Graduate Student Spotlight: Brittany Zepernick

Growing up in Cleveland, Ohio, Brittany Zepernick was captivated by the tapestry of underwater seascapes that exist in exotic tropical oceans. Visions of colorful coral reefs and tropical fish originally peaked her interest in aquatic ecosystems. As she got older, however, it was a drinking water crisis that ultimately focused her interests on the freshwater systems in her own backyard.

In 2014, approximately 400,000 people in Toledo, Ohio were left without safe drinking water. The cause was microcystin, a toxin formed by algae blooms. Zepernick was a freshman at Bowling Green State University at the time, and this pivotal event placed her on the path to studying freshwater organisms when she became fascinated with the organisms responsible for making the drinking water toxic.

The water crisis reminded Zepernick of memories from her childhood, when water quality would occasionally impact her family’s plans. “Growing up, my family would spend summer afternoons swimming in Lake Erie,” Zepernick said. “I remember my parents checking the news for the bacteria report. If the bacteria counts were too high, it wasn’t safe to swim.”

When the water crisis hit in 2014, Zepernick wondered if there was a connection between the bacteria from her childhood memories and the unsafe drinking water. To answer this question, she enrolled in a limnology course where she learned about the dense toxic blooms in Lake Erie that were responsible for poisoning the water supply for thousands of people. It was this college course that led Zepernick to shift her interest from saltwater coral reefs to freshwater algal blooms.

After graduating with a bachelor’s degree in biology, Zepernick began the search for graduate research programs, which led her to Steven Wilhelm’s Aquatic Microbial Ecology Research Group. Zepernick’s research focuses on harmful algal blooms (HABs), which are masses of phytoplankton, or microscopic algae, that experience unregulated growth. These blooms negatively impact freshwater habitat, with detrimental effects on the ecology and economy of the surrounding areas.

Zepernick’s career has come full circle as she is now researching Microsystis aeruginosa, which is the organism that caused the water crisis in 2014. This HAB species has been negatively impacting water quality, not only in Lake Erie but in freshwater systems around the globe, for decades by producing the toxin that rendered the drinking water unsafe in 2014.

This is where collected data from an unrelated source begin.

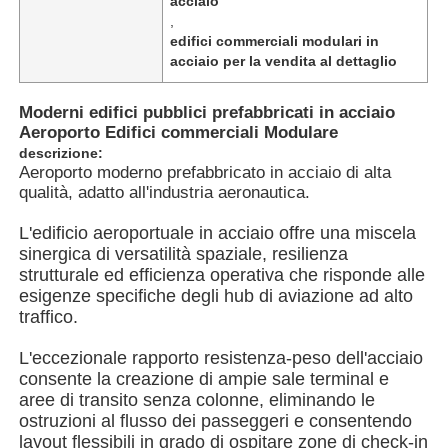
acciaio
,
edifici commerciali modulari in
Chi siamo
acciaio per la vendita al dettaglio
Moderni edifici pubblici prefabbricati in acciaio
Fatory Tour
Aeroporto Edifici commerciali Modulare
descrizione:
Aeroporto moderno prefabbricato in acciaio di alta
Controllo di qualità
qualità, adatto all'industria aeronautica.
L'edificio aeroportuale in acciaio offre una miscela
Contattaci
sinergica di versatilità spaziale, resilienza
strutturale ed efficienza operativa che risponde alle
esigenze specifiche degli hub di aviazione ad alto
notizie
traffico.
L'eccezionale rapporto resistenza-peso dell'acciaio
Tutti i casi
consente la creazione di ampie sale terminal e
aree di transito senza colonne, eliminando le
ostruzioni al flusso dei passeggeri e consentendo
Richiedere un preventivo
layout flessibili in grado di ospitare zone di check-in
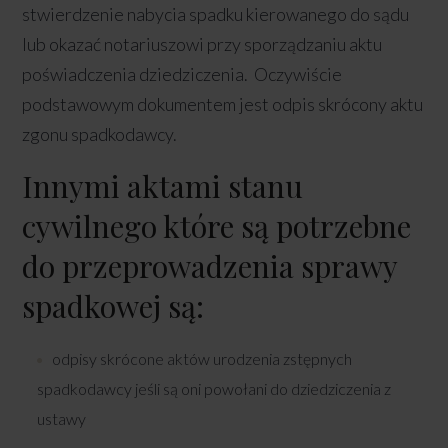
stwierdzenie nabycia spadku kierowanego do sądu
lub okazać notariuszowi przy sporządzaniu aktu
poświadczenia dziedziczenia. Oczywiście
podstawowym dokumentem jest odpis skrócony aktu
zgonu spadkodawcy.
Innymi aktami stanu
cywilnego które są potrzebne
do przeprowadzenia sprawy
spadkowej są:
odpisy skrócone aktów urodzenia zstępnych
spadkodawcy jeśli są oni powołani do dziedziczenia z
ustawy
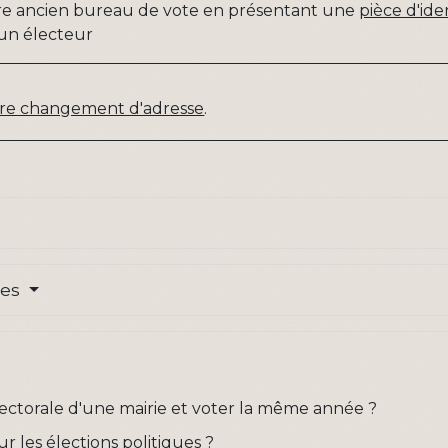
tre ancien bureau de vote en présentant une
pièce d'ide
un électeur
otre changement d'adresse
.
res
 électorale d'une mairie et voter la même année ?
r les élections politiques ?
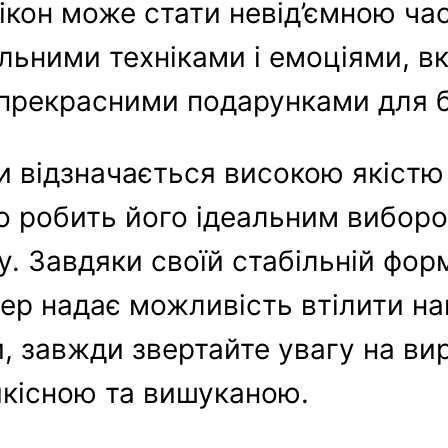
 ікон може стати невід’ємною ч
льними техніками і емоціями, в
ь прекрасними подарунками для 
 відзначається високою якістю 
що робить його ідеальним вибор
. Завдяки своїй стабільній форм
ісер надає можливість втілити н
и, завжди звертайте увагу на в
кісною та вишуканою.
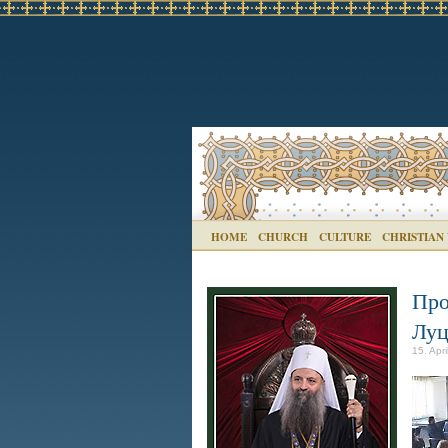
HOME
CHURCH
CULTURE
CHRISTIAN
Про
Лу
15. Apr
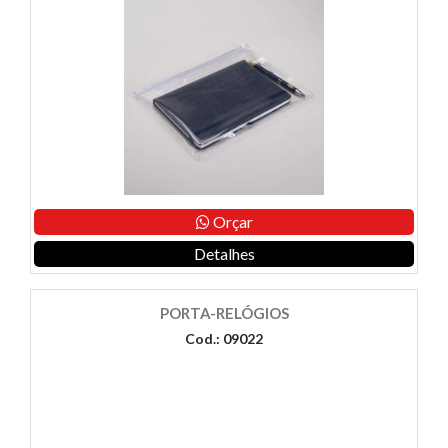
Orçar
Detalhes
PORTA-RELÓGIOS
Cod.: 09022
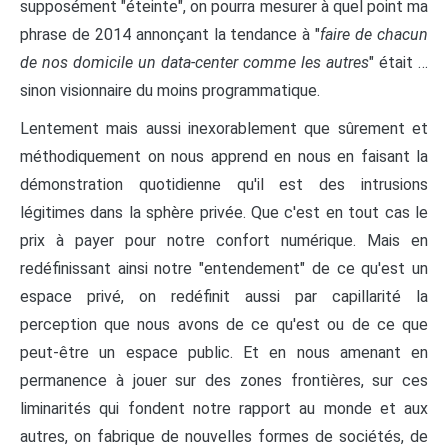
supposément "éteinte", on pourra mesurer à quel point ma
phrase de 2014 annonçant la tendance à "
faire de chacun
de nos domicile un data-center comme les autres
" était …
sinon visionnaire du moins programmatique.
Lentement mais aussi inexorablement que sûrement et
méthodiquement on nous apprend en nous en faisant la
démonstration quotidienne qu'il est des intrusions
légitimes dans la sphère privée. Que c'est en tout cas le
prix à payer pour notre confort numérique. Mais en
redéfinissant ainsi notre "entendement" de ce qu'est un
espace privé, on redéfinit aussi par capillarité la
perception que nous avons de ce qu'est ou de ce que
peut-être un espace public. Et en nous amenant en
permanence à jouer sur des zones frontières, sur ces
liminarités qui fondent notre rapport au monde et aux
autres, on fabrique de nouvelles formes de sociétés, de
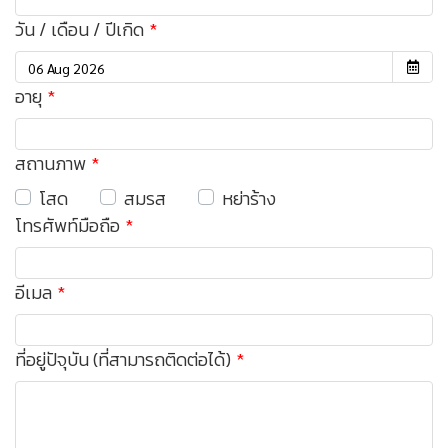
วัน / เดือน / ปีเกิด
อายุ
สถานภาพ
โสด
สมรส
หย่าร้าง
โทรศัพท์มือถือ
อีเมล
ที่อยู่ปัจุบัน (ที่สามารถติดต่อได้)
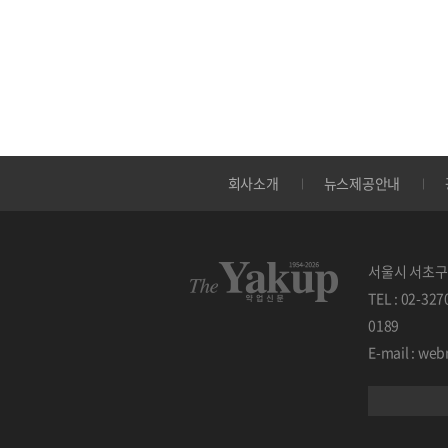
회사소개
뉴스제공안내
서울시 서초구 
TEL : 02-32
0189
E-mail : w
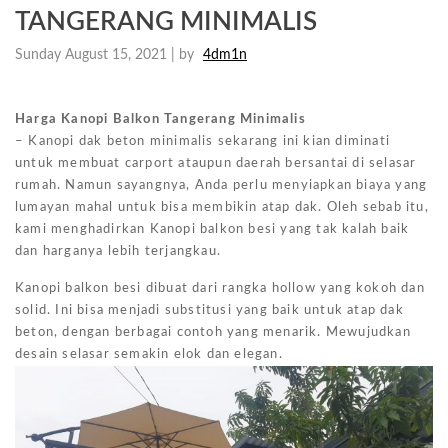
TANGERANG MINIMALIS
Sunday August 15, 2021 |
by
4dm1n
Harga Kanopi Balkon Tangerang Minimalis
– Kanopi dak beton minimalis sekarang ini kian diminati
untuk membuat carport ataupun daerah bersantai di selasar
rumah. Namun sayangnya, Anda perlu menyiapkan biaya yang
lumayan mahal untuk bisa membikin atap dak. Oleh sebab itu,
kami menghadirkan Kanopi balkon besi yang tak kalah baik
dan harganya lebih terjangkau.
Kanopi balkon besi dibuat dari rangka hollow yang kokoh dan
solid. Ini bisa menjadi substitusi yang baik untuk atap dak
beton, dengan berbagai contoh yang menarik. Mewujudkan
desain selasar semakin elok dan elegan.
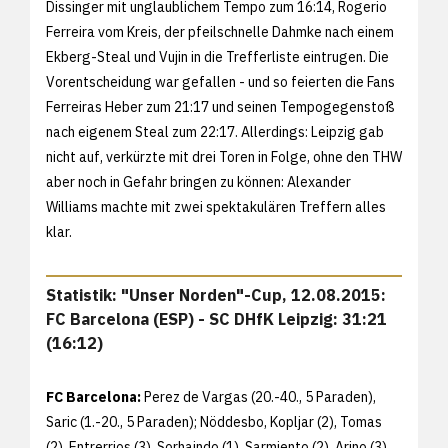
Dissinger mit unglaublichem Tempo zum 16:14, Rogerio
Ferreira vom Kreis, der pfeilschnelle Dahmke nach einem
Ekberg-Steal und Vujin in die Trefferliste eintrugen. Die
Vorentscheidung war gefallen - und so feierten die Fans
Ferreiras Heber zum 21:17 und seinen Tempogegenstoß
nach eigenem Steal zum 22:17. Allerdings: Leipzig gab
nicht auf, verkürzte mit drei Toren in Folge, ohne den THW
aber noch in Gefahr bringen zu können: Alexander
Williams machte mit zwei spektakulären Treffern alles
klar.
Statistik: "Unser Norden"-Cup, 12.08.2015:
FC Barcelona (ESP) - SC DHfK Leipzig: 31:21
(16:12)
FC Barcelona:
Perez de Vargas (20.-40., 5 Paraden),
Saric (1.-20., 5 Paraden); Nöddesbo, Kopljar (2), Tomas
(2), Entrerrios (3), Sorhaindo (1), Sarmiento (2), Arino (3),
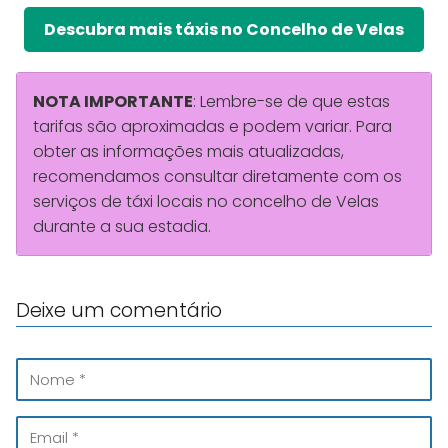
Descubra mais táxis no Concelho de Velas
NOTA IMPORTANTE
: Lembre-se de que estas
tarifas são aproximadas e podem variar. Para
obter as informações mais atualizadas,
recomendamos consultar diretamente com os
serviços de táxi locais no concelho de Velas
durante a sua estadia.
Deixe um comentário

Another focus of Zepernick’s research is a freshwater diatom, or single-celled algae, that causes winter algal blooms in Lake Erie. The large size and biomass of these blooms results in dangerously low oxygen levels (hypoxia) in the water column. Hypoxia makes the water inhabitable by other aquatic life such as fish and invertebrates.

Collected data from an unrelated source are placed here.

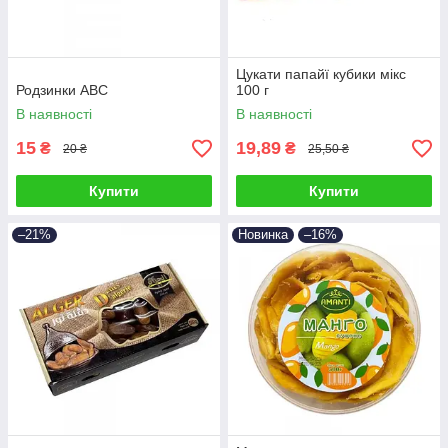
Цукати папайї кубики мікс
Родзинки АВС
100 г
В наявності
В наявності
15
19,89
₴
₴
20 ₴
25,50 ₴
Купити
Купити
–21%
Новинка
–16%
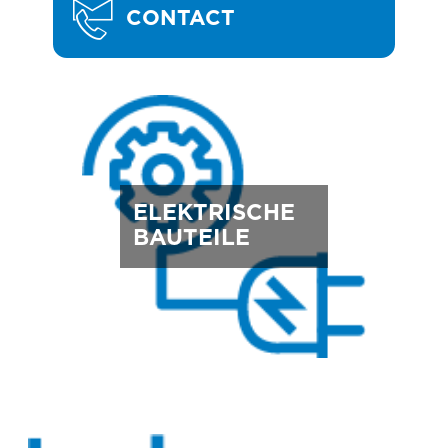
CONTACT
ELEKTRISCHE
BAUTEILE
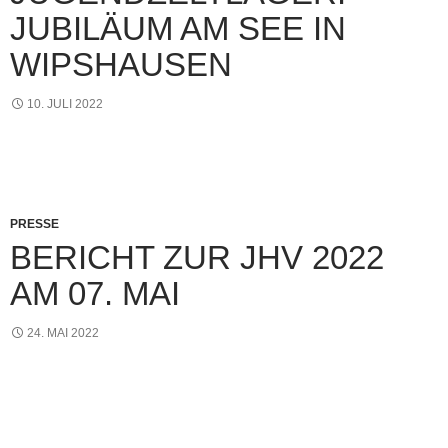
JUBILÄUM AM SEE IN
WIPSHAUSEN
10. JULI 2022
PRESSE
BERICHT ZUR JHV 2022
AM 07. MAI
24. MAI 2022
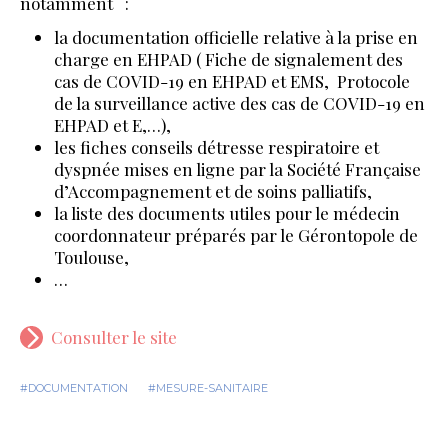
notamment :
la documentation officielle relative à la prise en
charge en EHPAD ( Fiche de signalement des
cas de COVID-19 en EHPAD et EMS, Protocole
de la surveillance active des cas de COVID-19 en
EHPAD et E,…),
les fiches conseils détresse respiratoire et
dyspnée mises en ligne par la Société Française
d’Accompagnement et de soins palliatifs,
la liste des documents utiles pour le médecin
coordonnateur préparés par le Gérontopole de
Toulouse,
…
Consulter le site
#DOCUMENTATION
#MESURE-SANITAIRE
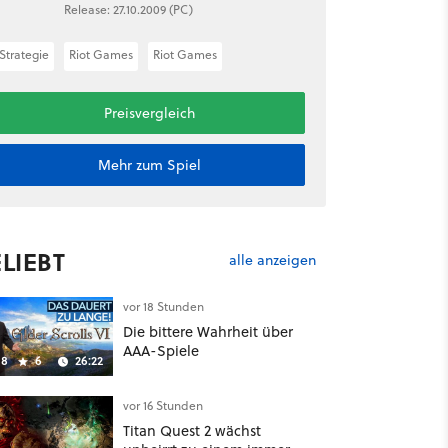
Release: 27.10.2009 (PC)
Strategie
Riot Games
Riot Games
Preisvergleich
Mehr zum Spiel
LIEBT
alle anzeigen
vor 18 Stunden
Die bittere Wahrheit über
AAA-Spiele
8
6
26:22
vor 16 Stunden
Titan Quest 2 wächst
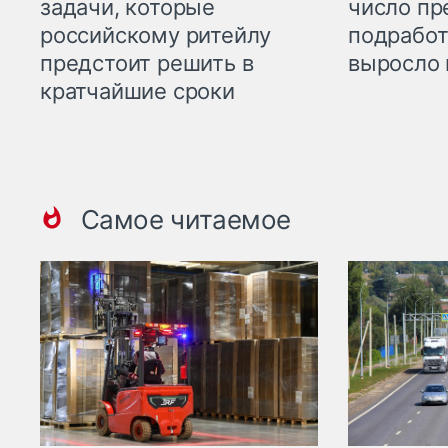
задачи, которые
число пр
российскому ритейлу
подработ
предстоит решить в
выросло 
кратчайшие сроки
Самое читаемое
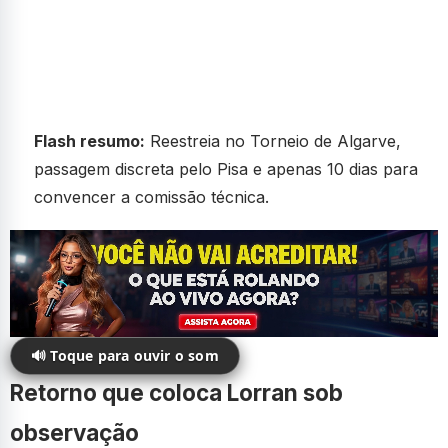
Flash resumo:
Reestreia no Torneio de Algarve,
passagem discreta pelo Pisa e apenas 10 dias para
convencer a comissão técnica.
🔊 Toque para ouvir o som
Retorno que coloca Lorran sob
observação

Zepernick hopes her research will not only contribute to a better understanding of HABs, but also to increased knowledge of water quality and microbiology communities in general. “As climate change and anthropogenic pollution increase, freshwater resources are becoming increasingly at risk,” Zepernick said. “This research will contribute to the integrity of present and future global freshwater resources.”